Joint Duke AI Health – American Heart Association Stroke Risk Prediction Project Offers New Tools for Prevention
In June of 2025, scientific collaborators from Duke AI Health and the American Heart Association concluded a five-year study funded by the National Institutes of Health and aimed at improving the estimation of patients’ risk of stroke. Stroke is a leading cause of death in the United States that affects almost 800,000 people per year. Approximately three quarters of strokes are first events and most strokes are preventable, underscoring the importance of primary prevention. An international study of 6,000 participants found that approximately 90% of the risk of stroke can be explained by 10 potentially modifiable risk factors, including smoking, diet, physical activity, psychosocial stress and high blood pressure.
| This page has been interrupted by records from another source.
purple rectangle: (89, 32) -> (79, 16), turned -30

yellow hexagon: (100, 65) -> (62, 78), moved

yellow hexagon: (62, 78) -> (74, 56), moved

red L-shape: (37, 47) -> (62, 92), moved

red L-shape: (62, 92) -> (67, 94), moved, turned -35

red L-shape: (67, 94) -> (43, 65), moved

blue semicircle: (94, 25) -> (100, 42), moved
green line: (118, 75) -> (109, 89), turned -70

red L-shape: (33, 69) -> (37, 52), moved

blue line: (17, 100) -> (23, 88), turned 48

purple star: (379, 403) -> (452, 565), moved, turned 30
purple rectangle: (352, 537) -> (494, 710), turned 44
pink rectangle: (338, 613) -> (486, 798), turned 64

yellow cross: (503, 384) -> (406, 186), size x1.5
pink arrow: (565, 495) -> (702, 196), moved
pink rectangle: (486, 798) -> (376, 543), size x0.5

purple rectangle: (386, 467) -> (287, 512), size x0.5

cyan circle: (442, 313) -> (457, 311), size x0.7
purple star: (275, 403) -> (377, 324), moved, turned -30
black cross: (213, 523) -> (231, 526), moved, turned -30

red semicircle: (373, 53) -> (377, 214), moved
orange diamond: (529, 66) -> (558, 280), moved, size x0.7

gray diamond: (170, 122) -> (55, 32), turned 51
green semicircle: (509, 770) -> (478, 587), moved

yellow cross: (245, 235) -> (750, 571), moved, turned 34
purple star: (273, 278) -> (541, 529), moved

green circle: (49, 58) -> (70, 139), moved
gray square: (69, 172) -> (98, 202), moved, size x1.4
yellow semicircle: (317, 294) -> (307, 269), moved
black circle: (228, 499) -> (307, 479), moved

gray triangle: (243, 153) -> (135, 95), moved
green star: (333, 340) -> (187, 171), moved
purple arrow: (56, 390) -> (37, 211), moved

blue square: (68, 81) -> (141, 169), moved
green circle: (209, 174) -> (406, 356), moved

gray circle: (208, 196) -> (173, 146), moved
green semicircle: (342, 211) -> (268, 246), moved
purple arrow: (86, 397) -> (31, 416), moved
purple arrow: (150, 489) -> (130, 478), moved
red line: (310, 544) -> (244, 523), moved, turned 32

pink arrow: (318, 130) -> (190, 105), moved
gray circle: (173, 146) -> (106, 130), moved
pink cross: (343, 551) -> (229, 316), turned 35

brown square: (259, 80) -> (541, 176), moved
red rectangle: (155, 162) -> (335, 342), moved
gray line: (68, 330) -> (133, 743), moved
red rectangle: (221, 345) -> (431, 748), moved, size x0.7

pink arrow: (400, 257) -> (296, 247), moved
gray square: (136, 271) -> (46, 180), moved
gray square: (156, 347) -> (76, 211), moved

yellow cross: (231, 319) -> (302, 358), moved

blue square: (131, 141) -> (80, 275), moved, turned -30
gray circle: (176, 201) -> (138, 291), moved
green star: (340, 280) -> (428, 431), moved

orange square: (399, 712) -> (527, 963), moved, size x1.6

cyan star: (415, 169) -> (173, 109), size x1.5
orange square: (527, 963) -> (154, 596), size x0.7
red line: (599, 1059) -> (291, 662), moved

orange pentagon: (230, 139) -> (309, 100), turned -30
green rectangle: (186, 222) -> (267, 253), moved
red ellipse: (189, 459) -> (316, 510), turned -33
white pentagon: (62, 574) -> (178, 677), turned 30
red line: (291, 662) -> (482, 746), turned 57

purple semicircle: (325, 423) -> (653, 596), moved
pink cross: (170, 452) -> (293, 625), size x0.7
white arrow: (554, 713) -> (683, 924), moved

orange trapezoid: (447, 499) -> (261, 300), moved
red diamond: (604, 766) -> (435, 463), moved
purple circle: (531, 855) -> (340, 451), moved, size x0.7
In addition to identifying these risk factors, designing optimal preventive strategies for patients requires accurately estimating an individual person’s risk of stroke. Prior to the study, stroke risk prediction models integrated demographic, clinical, socio-economic, and genetic information to produce individualized probabilities of stroke, and they were used to stratify populations under study and propose preventive strategies depending on the level of risk.
However, early iterations of stroke risk prediction models faced a number of limitations to their accuracy and utility. These include that models were developed based on data from patient cohorts that were not diverse in terms of age, sex, race/ethnicity and other key variables. In addition, the models were often developed using only a limited number of risk factor variables or predictors. Lastly, the models did not differentiate between the two primary categories of stroke etiology: ischemic, when blood flow to the brain is blocked, versus hemorrhagic, when there is bleeding in the brain from a ruptured vessel.
Led by principal investigator and former Duke AI Health Director Michael Pencina, PhD, scientists on the research team recognized that new technologies, datasets, and machine learning methods could all be used to address some of these limitations. They proposed a study with three key aims:
- First, obtain a larger and more representative patient cohort for testing existing stroke risk prediction models and developing new ones. The team aggregated and harmonized patient-level data collected from four NIH-sponsored cohort studies, the Framingham Offspring Study, Atherosclerosis Risk in Communities (ARIC), Multi-ethnic Study of Atherosclerosis (MESA) and Reasons for Geographic and Racial Differences in Stroke (REGARDS).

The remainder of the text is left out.